Our Klamath Basin Water Crisis
Upholding rural Americans' rights to grow food,
own property, and caretake our wildlife and natural resources.
Environmental laws wedge state into hydrological corner
Over the past 40 years, California has slowly painted itself into a corner by reprioritizing water supplies to the environment while ignoring the need for improving our water supply, infrastructure and storage.
By failing to invest in adequate water infrastructure and storage such as the Peripheral Canal and Temperance Flat Dam, next year California may well face the worst water shortage in its history. Our growing state is ill-equipped to cope with dry years that bring decreased rainfall and reduced snowpack.
In addition, court decisions based on the Endangered Species Act have further cut our water supplies -- reallocating water to fish and taking it from agricultural needs. These factors combined this past year to create a "perfect storm" and even led to water rationing in some districts. Next year may very likely be worse, particularly given how low our stored water supply is due to last year's shortages.
Most recently, in Natural Resources Defense Council v. Kempthorne, a federal judge ordered pumping from the two Sacramento-San Joaquin Delta pumps to be reduced by one-third from December through June due to Endangered Species Act protections on the diminishing population of the delta smelt, a two- to three-inch fish that lives only in the delta. Despite the absence of conclusive scientific data to suggest the delta pumps are the cause of the decline in population, the ESA still mandates reduced pumping, which last year resulted in 900,000 acre- feet of water lost to the ocean. This is already having a devastating effect on the Central Valley's agriculture industry and could soon lead to water rationing in Southern California households.
State and federal contracts provide for export of up to 7.5 million acre-feet of water from the delta pumps each year. About 83 percent of this water is used for agriculture and the remainder for urban uses in central and Southern California.
Further, more than two-thirds of California's population get at least a portion of its drinking water from the delta. It would be irresponsible for any public official to allow the pumps to sit idle again this year as thousands of acre-feet of water flow toward the ocean.
We can no longer afford to succumb to irrational environmental policies and judicial decisions. It is time for action. It is time to identify the problem and implement a solution.
One of the main problems is the Endangered Species Act and its lack of flexibility in light of the drastic impact of its mandates on the economy of an entire state, and, most importantly, on human beings and their livelihoods. The immediate solution on this front is the bipartisan legislation that we introduced last week with other members of the California delegation.

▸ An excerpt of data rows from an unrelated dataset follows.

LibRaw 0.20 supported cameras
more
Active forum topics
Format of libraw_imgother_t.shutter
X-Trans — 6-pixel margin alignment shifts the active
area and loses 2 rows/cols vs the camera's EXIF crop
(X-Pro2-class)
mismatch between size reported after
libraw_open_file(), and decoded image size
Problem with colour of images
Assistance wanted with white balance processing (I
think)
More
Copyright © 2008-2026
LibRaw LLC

The California Drought Alleviation Act gives the secretary of the interior the ability to temporarily exempt the delta pumps from the ESA during times of extreme water shortage -- such as now -- in order to fill reservoirs to provide for agriculture and urban use.
Additionally, the CDAA protects the delta smelt by ordering the secretary of the interior to work in cooperation with the state Department of Fish and Game to develop a "conservation fishery" with the goal of preserving the smelt until we learn more about what is harming the population and how to best preserve it.
Californians are tired of the divisive politics of water. No longer can they afford political gamesmanship on an issue of such far-reaching importance. They need a consistent water supply to provide for their families, sustain jobs, fuel our economy and continue California's tradition as the breadbasket of this country.
Congress needs to pass the CDAA, temporarily suspend the ESA and allow the delta pumping stations to store water in the San Luis Reservoir and prepare California for what could be a devastating 2009 for agriculture and urban water users.
We are ready and willing to continue to work toward a long-term solution to California's water needs, but in the meantime we cannot afford to let our state dry up and blow away simply for the sake of protecting a few small fish.
George Radanovich, R-Mariposa, represents California's 19th Congressional District, and Jim Costa, D-Fresno, represents the 20th Congressional District in the U.S. House of Representatives.